このゼルプストの第2回公演は、やや荒削りだが、ダイナミックなダンスで楽しめた。
第1部の「投げやりキッス」(構成・振付け・演出:近藤良平)は約25分のダンス。男2人、女4人のダンサーによる、ジャズピアノなどをバックにした、けっこう極端でユーモラスな荒っぽい表現のダンスは、観ていて楽しい。
近藤はダンス集団コンドルズの代表で、三池崇史監督のぶっ飛んだミュージカル映画「カタクリ家の幸福」の振付けもしている。
第2部の「はなののののはな」(構成・演出:宮原一枝 振付け:ゼルプスト)は、6つの場面で構成される約50分の作品だ。
はじめの場面は群舞から入る。次の場面、天井から4枚の白布が吊るされ、その次の場面ではその白布にビデオ映像が写されるなかでディスコダンスが行われる。
あと、7人による群舞と3人または2人によるダンスの場面が続く。
第2部の表現は第1部に比べるとややおとなしいが、状況や姿態についてユーモラスな表現の工夫もあり、衣装も場面ごとに替わるなど、観ていて楽しい。
舞台を観ていると、その体による表現から、声が聞こえてくるような錯覚に襲われるから、饒舌なダンスがこの集団のダンスの持ち味だと認識させられた。

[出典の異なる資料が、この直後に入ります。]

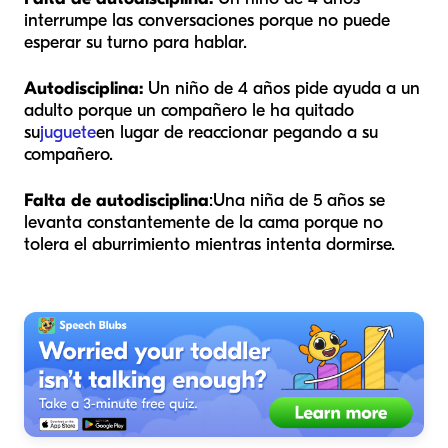
interrumpe las conversaciones porque no puede
esperar su turno para hablar.
Autodisciplina:
Un niño de 4 años pide ayuda a un
adulto porque un compañero le ha quitado
su
juguete
en lugar de reaccionar pegando a su
compañero.
Falta de autodisciplina
:
Una niña de 5 años se
levanta constantemente de la cama porque no
tolera el aburrimiento mientras intenta dormirse.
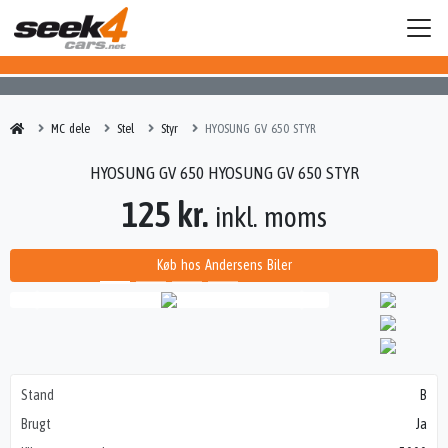
MC dele
Stel
Styr
HYOSUNG GV 650 STYR
HYOSUNG GV 650 HYOSUNG GV 650 STYR
125 kr.
inkl. moms
Køb hos Andersens Biler
Stand
B
Brugt
Ja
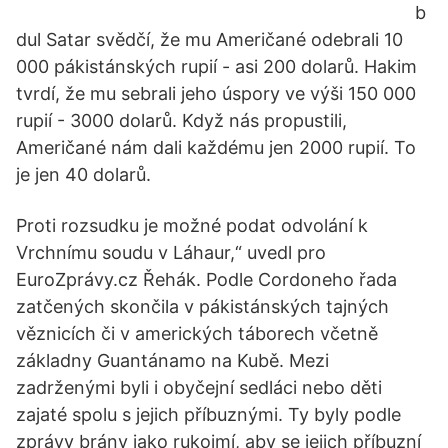
b
dul Satar svědčí, že mu Američané odebrali 10
000 pákistánských rupií - asi 200 dolarů. Hakim
tvrdí, že mu sebrali jeho úspory ve výši 150 000
rupií - 3000 dolarů. Když nás propustili,
Američané nám dali každému jen 2000 rupií. To
je jen 40 dolarů.
Proti rozsudku je možné podat odvolání k
Vrchnímu soudu v Láhaur,“ uvedl pro
EuroZprávy.cz Řehák. Podle Cordoneho řada
zatčených skončila v pákistánských tajných
věznicích či v amerických táborech včetně
základny Guantánamo na Kubě. Mezi
zadrženými byli i obyčejní sedláci nebo děti
zajaté spolu s jejich příbuznými. Ty byly podle
zprávy brány jako rukojmí, aby se jejich příbuzní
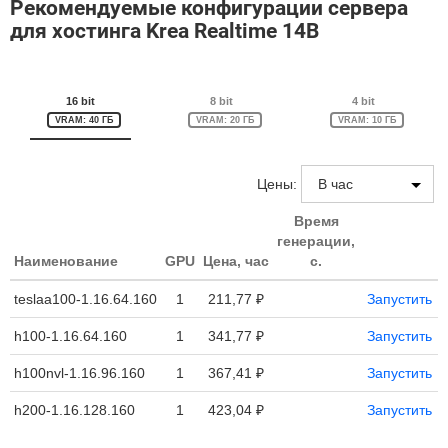
Рекомендуемые конфигурации сервера
для хостинга Krea Realtime 14B
16 bit
8 bit
4 bit
VRAM: 40 ГБ
VRAM: 20 ГБ
VRAM: 10 ГБ
Цены:
Время
генерации,
Наименование
GPU
Цена, час
с.
teslaa100-1.16.64.160
1
211,77 ₽
Запустить
h100-1.16.64.160
1
341,77 ₽
Запустить
h100nvl-1.16.96.160
1
367,41 ₽
Запустить
h200-1.16.128.160
1
423,04 ₽
Запустить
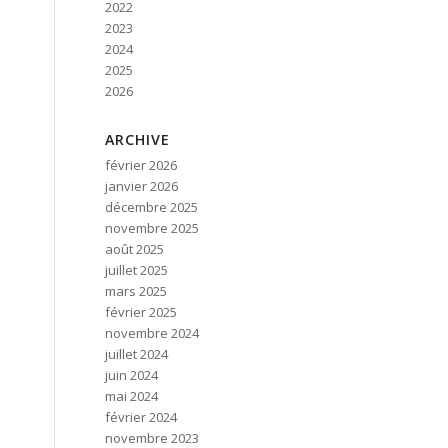
2022
2023
2024
2025
2026
ARCHIVE
février 2026
janvier 2026
décembre 2025
novembre 2025
août 2025
juillet 2025
mars 2025
février 2025
novembre 2024
juillet 2024
juin 2024
mai 2024
février 2024
novembre 2023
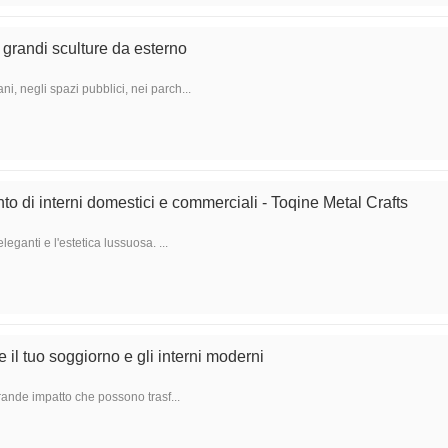
i grandi sculture da esterno
i, negli spazi pubblici, nei parch...
to di interni domestici e commerciali - Toqine Metal Crafts
ganti e l'estetica lussuosa. ...
e il tuo soggiorno e gli interni moderni
grande impatto che possono trasf...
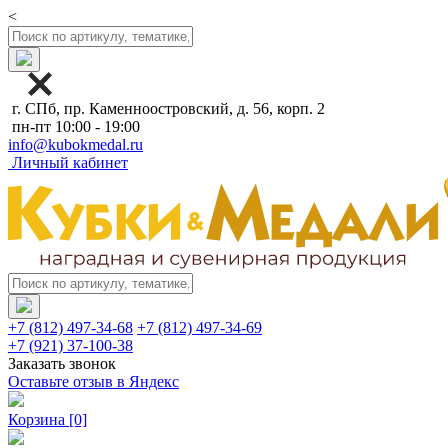
<
г. СПб, пр. Каменноостровский, д. 56, корп. 2
пн-пт 10:00 - 19:00
info@kubokmedal.ru
Личный кабинет
+7 (812) 497-34-68
+7 (812) 497-34-69
+7 (921) 37-100-38
Заказать звонок
Оставьте отзыв в Яндекс
Корзина
[0]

その持ち味をひょっとして殺してしまうかもしれないが、動きにスピードが加わり、さらに余計な動きが抑制されるといい。振付けも、登場している全員がほぼ同じ振りであるいまのレベルから、ひとりひとりに別の動きをさせながら統一的な舞台を作っていけるならば、さらに楽しめるだろうと思う。
今回の公演は3ステージで、きょうはほぼ満席だった。観客にはダンスをやっている人が多そうだった。聞こえてくる感想も具体的だ。
ダンスは演技に比べて練習ルールがまだはっきりしている分、スキルの評価もしやすいのかなという気もした。